** Your objective **
Go through the entries below. Copy each line in which "Deriv" appears.
■ ■ ■ ■ ■
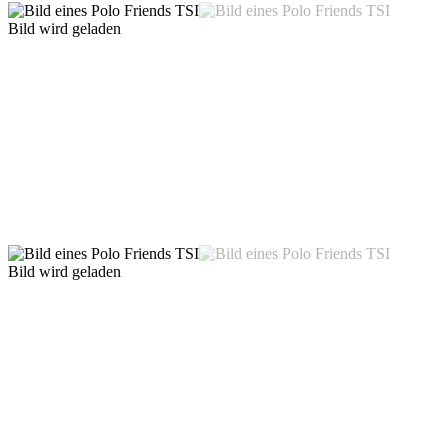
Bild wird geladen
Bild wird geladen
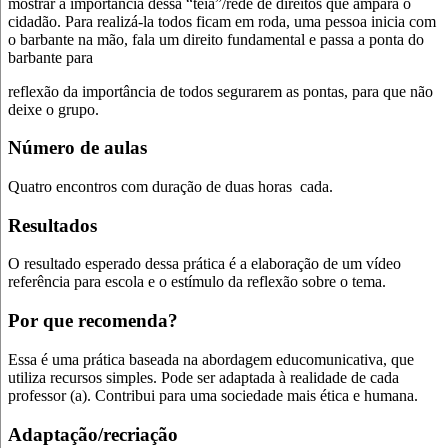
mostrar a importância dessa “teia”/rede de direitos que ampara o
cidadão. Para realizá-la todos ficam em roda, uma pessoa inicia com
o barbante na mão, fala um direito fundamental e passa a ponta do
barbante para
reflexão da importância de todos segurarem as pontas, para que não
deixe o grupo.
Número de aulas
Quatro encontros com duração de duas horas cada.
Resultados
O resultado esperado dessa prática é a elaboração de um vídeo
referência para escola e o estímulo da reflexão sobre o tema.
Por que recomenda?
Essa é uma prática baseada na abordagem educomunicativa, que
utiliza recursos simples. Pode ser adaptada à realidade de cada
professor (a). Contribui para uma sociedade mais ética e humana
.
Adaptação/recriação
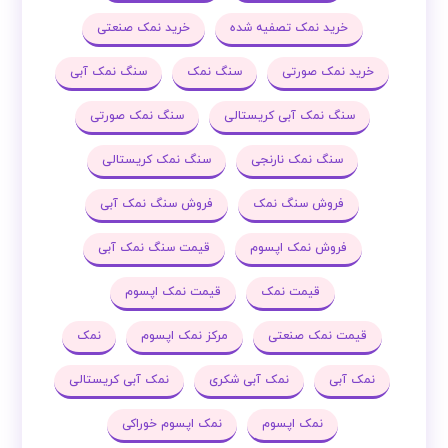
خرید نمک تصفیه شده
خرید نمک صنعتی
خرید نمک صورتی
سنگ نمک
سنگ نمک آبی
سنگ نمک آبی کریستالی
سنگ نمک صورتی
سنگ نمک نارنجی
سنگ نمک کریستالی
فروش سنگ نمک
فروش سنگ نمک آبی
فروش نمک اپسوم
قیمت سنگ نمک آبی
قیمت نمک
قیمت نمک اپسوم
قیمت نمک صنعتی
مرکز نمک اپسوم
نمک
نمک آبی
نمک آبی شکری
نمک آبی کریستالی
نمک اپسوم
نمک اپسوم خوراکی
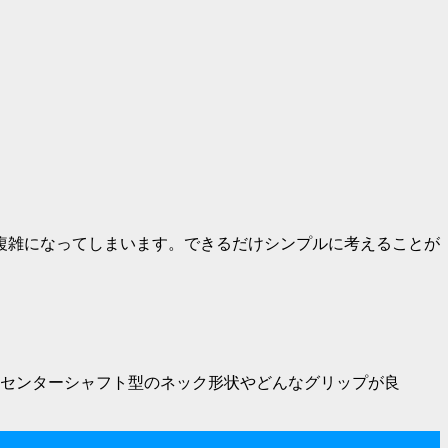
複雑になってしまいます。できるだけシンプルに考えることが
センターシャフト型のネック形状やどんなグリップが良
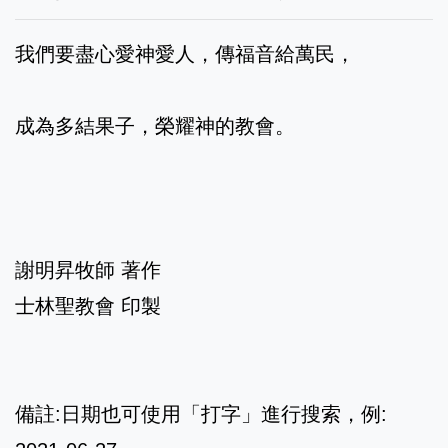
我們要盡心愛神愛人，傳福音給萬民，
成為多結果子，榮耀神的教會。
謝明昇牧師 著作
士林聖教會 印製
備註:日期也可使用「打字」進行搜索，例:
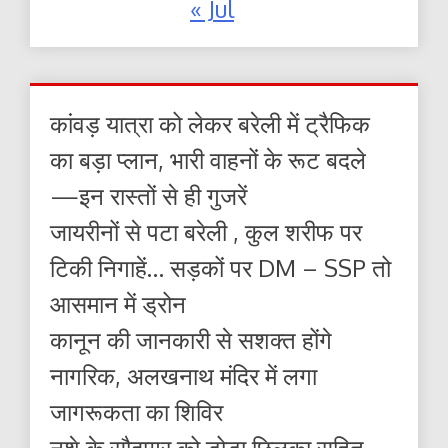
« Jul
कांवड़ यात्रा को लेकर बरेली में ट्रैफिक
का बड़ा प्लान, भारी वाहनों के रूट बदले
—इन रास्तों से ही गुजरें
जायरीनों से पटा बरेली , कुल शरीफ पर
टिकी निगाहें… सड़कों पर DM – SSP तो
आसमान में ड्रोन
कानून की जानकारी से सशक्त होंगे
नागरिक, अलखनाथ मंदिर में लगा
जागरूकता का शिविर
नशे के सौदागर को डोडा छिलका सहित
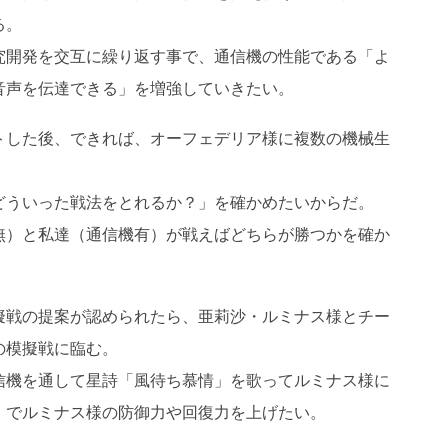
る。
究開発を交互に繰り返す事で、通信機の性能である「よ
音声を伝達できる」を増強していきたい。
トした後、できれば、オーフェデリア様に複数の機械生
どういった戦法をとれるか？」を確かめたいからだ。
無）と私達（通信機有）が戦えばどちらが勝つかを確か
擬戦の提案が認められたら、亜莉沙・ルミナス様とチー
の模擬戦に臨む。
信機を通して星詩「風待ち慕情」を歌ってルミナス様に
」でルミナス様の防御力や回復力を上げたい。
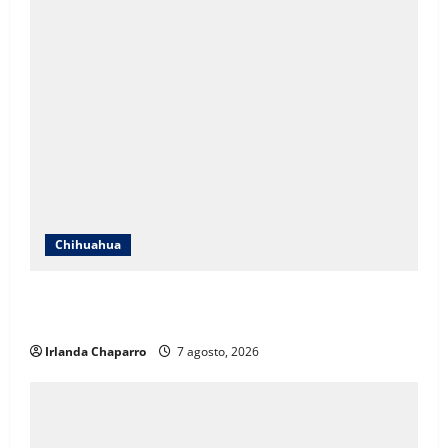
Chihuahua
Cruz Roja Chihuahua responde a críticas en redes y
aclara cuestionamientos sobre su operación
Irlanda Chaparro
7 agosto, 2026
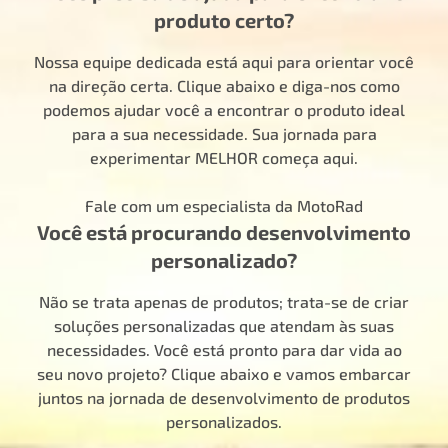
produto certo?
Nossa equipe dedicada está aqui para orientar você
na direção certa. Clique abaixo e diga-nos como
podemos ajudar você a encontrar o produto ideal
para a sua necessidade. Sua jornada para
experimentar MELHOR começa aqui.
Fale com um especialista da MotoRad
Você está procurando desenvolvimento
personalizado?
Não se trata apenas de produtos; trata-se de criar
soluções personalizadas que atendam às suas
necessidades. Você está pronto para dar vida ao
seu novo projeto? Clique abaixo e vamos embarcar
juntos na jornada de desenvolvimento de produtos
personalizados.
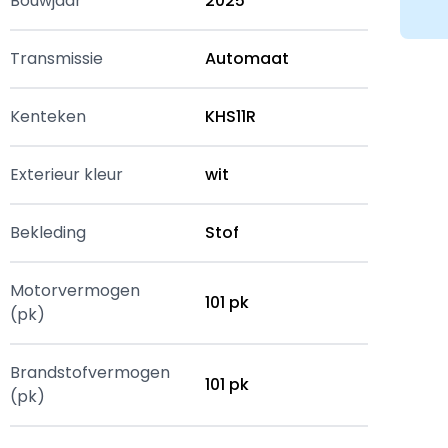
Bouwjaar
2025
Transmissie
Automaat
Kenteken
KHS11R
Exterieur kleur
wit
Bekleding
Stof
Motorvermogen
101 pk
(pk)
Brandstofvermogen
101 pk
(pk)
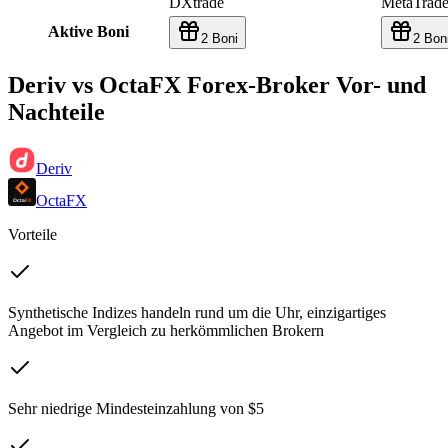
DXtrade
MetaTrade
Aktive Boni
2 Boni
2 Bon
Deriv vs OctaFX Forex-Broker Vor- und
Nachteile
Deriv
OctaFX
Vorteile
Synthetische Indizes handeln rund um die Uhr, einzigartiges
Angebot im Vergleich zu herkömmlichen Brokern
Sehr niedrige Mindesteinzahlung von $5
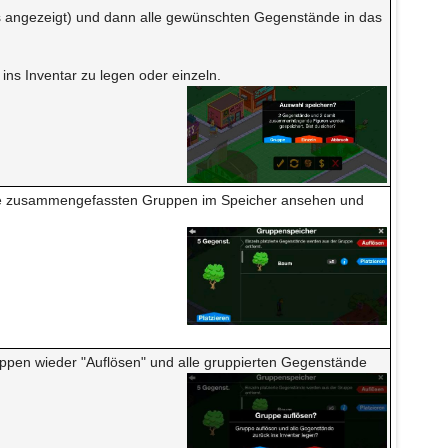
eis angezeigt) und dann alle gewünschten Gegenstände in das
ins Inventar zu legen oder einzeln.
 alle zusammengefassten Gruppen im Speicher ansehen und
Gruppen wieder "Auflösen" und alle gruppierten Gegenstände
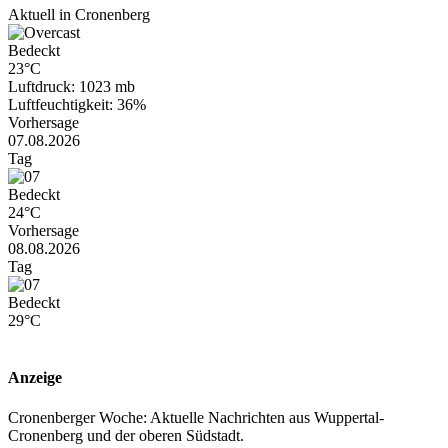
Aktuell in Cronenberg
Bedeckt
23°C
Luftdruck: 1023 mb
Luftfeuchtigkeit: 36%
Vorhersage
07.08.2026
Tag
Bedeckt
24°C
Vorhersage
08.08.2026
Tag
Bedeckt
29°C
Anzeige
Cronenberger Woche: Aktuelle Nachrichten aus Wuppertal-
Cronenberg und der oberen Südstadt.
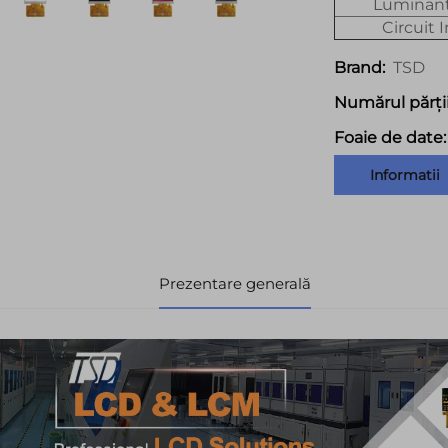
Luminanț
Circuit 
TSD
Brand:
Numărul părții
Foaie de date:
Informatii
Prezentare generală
■ ■ ■ ■ ■
** Task output **
Deriv vs OctaFX Forex-Broker Vor- und
Deriv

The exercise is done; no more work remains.